CDU sieht nach wie vor gesamte Nordtangente als effektivere Maßnahme

Nach Ansicht der CDU-Fraktion bleibt die Nordtangente die einzige und beste Möglichkeit, um alle Entwicklungspotenziale für Karlsruhe auszuschöpfen, der Wirtschaft verbesserte Standortbedingungen zu bieten und die Bürger in den betroffenen Stadtteilen von starkem Verkehr zu entlasten. Dafür ist nach Meinung der CDU eine konkrete Beplanung des Mittelteils der Nordtangente durch die Stadt Karlsruhe unabdingbar. Um die Mittel für den planfestgestellten Teil freizusetzen, müsse die Stadtverwaltung daher aufgefordert werden, für die Trasse zwischen Theodor-Heuss-Allee und Linkenheimer Landstraße in der so genannten „Hängebauchvariante“ verbindliche Pläne vorzulegen.

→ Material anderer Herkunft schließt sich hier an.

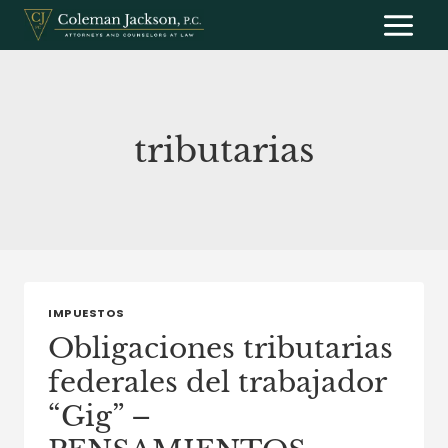
Saltar
al
contenido
tributarias
IMPUESTOS
Obligaciones tributarias
federales del trabajador
“Gig” –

Vor diesem Hintergrund hält die CDU-Fraktion die aktuellen Bestrebungen der Fraktionen von SPD, Grünen und KAL, die auf einen Verzicht der Nordtangente zielen, für "kontraproduktiv und falsch".

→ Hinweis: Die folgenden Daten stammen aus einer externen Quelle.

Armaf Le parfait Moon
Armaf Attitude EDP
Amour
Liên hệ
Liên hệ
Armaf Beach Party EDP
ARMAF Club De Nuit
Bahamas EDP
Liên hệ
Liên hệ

Da für die Verwirklichung der Nordtangente zur Zeit offensichtlich keine Mehrheit im Gemeinderat zu finden sei, fordert die CDU-Fraktion die Stadtverwaltung in einem Ergänzungsantrag hilfsweise auf, entsprechend dem Vorschlag des Oberbürgermeisters mit den zuständigen Stellen bei Bund und Land in konkrete Verhandlungen einzutreten. Zudem sei hinsichtlich des Teilstücks Haid-und-Neu-Straße bis Theodor-Heuss-Allee ein Realisierungs- und Finanzierungskonzept vorzulegen. Gerade auch vor dem Hintergrund der gerade verabschiedeten Konjunkturprogramme, in deren Rahmen erhebliche Mittel für die Verwirklichung von Verkehrsinfrastrukturmaßnahmen zu Verfügung gestellt würden, erschienen entsprechende Bemühungen erfolgversprechend. Auch wenn die CDU-Fraktion die Verwirklichung der gesamten Nordtangententrasse langfristig nach wie vor als effektivere Maßnahme ansieht, würde sie diese „kleinere Lösung“ mittragen, da mit den genannten Lückenschlüssen im Osten und Westen der Stadt zügig deutliche Entlastungseffekte für die verkehrlich besonders stark betroffenen Stadtteile (Hagsfeld und Knielingen) erreicht werden können.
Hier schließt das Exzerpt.